Records from a collection:

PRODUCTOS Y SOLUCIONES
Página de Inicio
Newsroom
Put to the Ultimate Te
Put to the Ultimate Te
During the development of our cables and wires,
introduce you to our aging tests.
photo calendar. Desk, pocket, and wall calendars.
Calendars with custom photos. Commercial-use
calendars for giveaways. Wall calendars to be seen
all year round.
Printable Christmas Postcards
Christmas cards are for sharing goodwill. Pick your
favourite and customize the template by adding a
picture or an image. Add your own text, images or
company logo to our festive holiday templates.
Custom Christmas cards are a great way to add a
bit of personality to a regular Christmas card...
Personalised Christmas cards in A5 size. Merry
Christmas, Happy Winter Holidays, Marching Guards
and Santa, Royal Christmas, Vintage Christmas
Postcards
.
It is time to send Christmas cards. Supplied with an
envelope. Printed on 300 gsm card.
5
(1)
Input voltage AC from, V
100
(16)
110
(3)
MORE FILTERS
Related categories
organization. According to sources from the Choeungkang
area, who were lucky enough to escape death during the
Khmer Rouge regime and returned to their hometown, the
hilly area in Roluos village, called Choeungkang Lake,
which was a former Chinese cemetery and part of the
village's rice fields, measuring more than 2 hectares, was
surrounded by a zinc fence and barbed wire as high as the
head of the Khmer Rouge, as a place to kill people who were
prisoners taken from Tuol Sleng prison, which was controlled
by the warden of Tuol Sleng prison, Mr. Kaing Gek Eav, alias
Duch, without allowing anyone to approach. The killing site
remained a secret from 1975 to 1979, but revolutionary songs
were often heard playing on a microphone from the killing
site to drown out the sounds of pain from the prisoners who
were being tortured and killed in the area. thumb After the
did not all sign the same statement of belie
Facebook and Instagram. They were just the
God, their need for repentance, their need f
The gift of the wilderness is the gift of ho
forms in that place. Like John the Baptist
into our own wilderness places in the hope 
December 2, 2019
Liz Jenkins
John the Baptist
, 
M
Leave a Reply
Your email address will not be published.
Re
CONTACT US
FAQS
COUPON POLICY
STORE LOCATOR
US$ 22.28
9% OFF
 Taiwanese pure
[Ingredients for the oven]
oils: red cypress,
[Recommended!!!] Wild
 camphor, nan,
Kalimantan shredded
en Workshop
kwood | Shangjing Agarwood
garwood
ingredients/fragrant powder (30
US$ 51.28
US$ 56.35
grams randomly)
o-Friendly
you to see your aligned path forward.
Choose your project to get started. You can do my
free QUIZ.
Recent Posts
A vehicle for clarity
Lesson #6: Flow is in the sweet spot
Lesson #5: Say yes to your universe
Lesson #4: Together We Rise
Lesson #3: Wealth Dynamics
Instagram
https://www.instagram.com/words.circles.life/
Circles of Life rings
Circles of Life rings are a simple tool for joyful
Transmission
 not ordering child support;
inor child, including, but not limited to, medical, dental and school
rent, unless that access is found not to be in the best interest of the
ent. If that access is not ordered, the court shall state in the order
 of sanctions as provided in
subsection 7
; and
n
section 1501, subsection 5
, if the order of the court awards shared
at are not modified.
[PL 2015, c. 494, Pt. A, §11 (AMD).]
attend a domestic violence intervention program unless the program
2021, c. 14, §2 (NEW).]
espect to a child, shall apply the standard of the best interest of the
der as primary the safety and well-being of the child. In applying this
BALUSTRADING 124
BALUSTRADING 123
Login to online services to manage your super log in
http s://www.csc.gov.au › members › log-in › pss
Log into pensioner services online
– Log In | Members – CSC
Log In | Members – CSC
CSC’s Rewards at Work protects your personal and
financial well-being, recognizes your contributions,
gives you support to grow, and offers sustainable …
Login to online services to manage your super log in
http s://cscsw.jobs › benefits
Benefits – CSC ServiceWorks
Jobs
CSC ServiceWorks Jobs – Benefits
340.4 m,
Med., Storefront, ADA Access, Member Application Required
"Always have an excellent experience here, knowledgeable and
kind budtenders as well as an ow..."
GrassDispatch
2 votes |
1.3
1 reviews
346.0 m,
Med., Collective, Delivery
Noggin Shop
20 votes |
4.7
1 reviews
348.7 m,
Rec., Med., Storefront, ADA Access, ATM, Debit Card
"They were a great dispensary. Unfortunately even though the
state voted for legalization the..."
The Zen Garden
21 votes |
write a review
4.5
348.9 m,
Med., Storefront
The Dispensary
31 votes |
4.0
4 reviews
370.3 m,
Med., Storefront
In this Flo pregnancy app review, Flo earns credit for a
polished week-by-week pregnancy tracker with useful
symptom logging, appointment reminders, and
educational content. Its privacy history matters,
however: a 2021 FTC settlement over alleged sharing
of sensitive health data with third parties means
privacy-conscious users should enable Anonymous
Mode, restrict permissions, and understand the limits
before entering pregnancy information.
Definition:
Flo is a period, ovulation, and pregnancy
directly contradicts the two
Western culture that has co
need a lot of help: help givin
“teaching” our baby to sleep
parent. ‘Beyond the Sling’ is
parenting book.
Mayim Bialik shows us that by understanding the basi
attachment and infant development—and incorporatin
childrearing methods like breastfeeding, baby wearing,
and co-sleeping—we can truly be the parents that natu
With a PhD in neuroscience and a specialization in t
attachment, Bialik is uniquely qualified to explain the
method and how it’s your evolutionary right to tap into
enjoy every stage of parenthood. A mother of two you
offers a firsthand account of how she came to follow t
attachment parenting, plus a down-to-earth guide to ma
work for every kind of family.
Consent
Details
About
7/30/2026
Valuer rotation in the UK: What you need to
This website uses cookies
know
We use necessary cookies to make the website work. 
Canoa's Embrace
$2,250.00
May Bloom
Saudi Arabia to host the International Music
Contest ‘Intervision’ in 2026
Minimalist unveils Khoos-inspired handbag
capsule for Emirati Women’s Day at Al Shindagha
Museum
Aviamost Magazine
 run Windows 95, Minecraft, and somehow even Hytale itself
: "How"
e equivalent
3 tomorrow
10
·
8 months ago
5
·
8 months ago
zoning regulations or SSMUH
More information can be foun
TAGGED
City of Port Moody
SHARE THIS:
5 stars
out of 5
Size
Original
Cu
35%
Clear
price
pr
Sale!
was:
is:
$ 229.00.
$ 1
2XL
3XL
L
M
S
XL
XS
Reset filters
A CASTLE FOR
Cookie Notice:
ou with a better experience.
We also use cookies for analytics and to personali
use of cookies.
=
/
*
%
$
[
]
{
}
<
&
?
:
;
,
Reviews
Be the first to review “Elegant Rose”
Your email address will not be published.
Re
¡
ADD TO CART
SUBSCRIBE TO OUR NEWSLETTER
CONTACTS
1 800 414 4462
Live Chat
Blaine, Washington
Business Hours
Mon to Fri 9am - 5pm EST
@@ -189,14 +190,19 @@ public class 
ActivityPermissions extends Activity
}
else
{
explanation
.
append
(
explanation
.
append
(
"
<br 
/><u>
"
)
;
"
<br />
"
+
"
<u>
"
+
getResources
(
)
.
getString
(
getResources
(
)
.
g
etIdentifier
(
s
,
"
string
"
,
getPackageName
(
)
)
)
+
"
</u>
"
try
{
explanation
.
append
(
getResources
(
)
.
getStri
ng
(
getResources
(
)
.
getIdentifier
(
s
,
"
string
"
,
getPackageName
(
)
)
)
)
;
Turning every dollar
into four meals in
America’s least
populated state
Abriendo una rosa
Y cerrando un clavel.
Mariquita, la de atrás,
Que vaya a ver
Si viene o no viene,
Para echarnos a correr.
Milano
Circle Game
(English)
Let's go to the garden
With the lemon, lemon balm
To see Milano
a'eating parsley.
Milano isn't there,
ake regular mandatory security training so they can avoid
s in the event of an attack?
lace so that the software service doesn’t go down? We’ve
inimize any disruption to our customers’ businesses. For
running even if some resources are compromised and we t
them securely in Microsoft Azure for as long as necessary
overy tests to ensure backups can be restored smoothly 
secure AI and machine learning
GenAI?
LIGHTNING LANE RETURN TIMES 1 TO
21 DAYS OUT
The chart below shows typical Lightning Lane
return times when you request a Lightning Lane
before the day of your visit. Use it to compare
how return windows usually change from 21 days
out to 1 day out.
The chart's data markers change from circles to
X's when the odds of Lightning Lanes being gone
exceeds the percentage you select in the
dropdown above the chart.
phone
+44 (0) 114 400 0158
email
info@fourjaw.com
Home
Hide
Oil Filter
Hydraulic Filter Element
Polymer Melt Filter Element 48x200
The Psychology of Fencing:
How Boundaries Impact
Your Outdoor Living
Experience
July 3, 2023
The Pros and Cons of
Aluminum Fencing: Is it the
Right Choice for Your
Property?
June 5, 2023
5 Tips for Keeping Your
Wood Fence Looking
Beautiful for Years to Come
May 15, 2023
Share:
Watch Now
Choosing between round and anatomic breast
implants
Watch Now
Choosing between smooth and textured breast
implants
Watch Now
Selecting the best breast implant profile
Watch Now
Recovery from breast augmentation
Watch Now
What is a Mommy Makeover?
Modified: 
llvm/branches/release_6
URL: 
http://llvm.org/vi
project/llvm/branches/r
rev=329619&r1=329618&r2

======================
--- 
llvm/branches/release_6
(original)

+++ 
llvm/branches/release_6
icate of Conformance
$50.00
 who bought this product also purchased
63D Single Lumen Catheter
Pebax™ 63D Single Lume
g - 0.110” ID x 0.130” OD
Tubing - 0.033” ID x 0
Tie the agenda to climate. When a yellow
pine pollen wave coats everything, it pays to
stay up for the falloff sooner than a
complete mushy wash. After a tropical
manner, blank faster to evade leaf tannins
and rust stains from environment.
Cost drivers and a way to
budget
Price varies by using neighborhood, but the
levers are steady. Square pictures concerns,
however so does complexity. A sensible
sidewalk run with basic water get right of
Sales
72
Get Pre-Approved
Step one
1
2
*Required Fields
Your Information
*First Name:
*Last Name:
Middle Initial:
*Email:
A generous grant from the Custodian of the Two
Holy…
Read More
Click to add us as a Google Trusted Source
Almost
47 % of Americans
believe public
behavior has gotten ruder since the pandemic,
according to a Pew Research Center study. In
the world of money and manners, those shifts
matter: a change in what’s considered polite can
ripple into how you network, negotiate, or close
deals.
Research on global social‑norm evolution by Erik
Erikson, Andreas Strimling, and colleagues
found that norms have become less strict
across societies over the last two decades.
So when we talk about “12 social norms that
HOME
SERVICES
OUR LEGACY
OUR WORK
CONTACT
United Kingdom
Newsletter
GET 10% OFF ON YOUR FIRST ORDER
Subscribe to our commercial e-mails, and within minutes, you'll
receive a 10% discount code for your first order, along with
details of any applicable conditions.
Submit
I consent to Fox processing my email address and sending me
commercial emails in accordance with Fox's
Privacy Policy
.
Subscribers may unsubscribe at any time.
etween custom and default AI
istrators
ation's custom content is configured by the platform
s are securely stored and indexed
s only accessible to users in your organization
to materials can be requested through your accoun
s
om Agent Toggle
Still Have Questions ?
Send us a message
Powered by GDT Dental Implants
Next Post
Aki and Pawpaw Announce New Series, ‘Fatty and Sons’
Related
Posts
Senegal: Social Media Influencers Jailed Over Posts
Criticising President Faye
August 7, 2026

What you are asked to do: When the line with "Med., Collective, Delivery" is reached in the data above, start copying there, and copy each line exactly until the line with "Valuer rotation in the UK: What you need to" has been copied; copy nothing else.

Your response:
Med., Collective, Delivery
Noggin Shop
20 votes |
4.7
1 reviews
348.7 m,
Rec., Med., Storefront, ADA Access, ATM, Debit Card
"They were a great dispensary. Unfortunately even though the
state voted for legalization the..."
The Zen Garden
21 votes |
write a review
4.5
348.9 m,
Med., Storefront
The Dispensary
31 votes |
4.0
4 reviews
370.3 m,
Med., Storefront
In this Flo pregnancy app review, Flo earns credit for a
polished week-by-week pregnancy tracker with useful
symptom logging, appointment reminders, and
educational content. Its privacy history matters,
however: a 2021 FTC settlement over alleged sharing
of sensitive health data with third parties means
privacy-conscious users should enable Anonymous
Mode, restrict permissions, and understand the limits
before entering pregnancy information.
Definition:
Flo is a period, ovulation, and pregnancy
directly contradicts the two
Western culture that has co
need a lot of help: help givin
“teaching” our baby to sleep
parent. ‘Beyond the Sling’ is
parenting book.
Mayim Bialik shows us that by understanding the basi
attachment and infant development—and incorporatin
childrearing methods like breastfeeding, baby wearing,
and co-sleeping—we can truly be the parents that natu
With a PhD in neuroscience and a specialization in t
attachment, Bialik is uniquely qualified to explain the
method and how it’s your evolutionary right to tap into
enjoy every stage of parenthood. A mother of two you
offers a firsthand account of how she came to follow t
attachment parenting, plus a down-to-earth guide to ma
work for every kind of family.
Consent
Details
About
7/30/2026
Valuer rotation in the UK: What you need to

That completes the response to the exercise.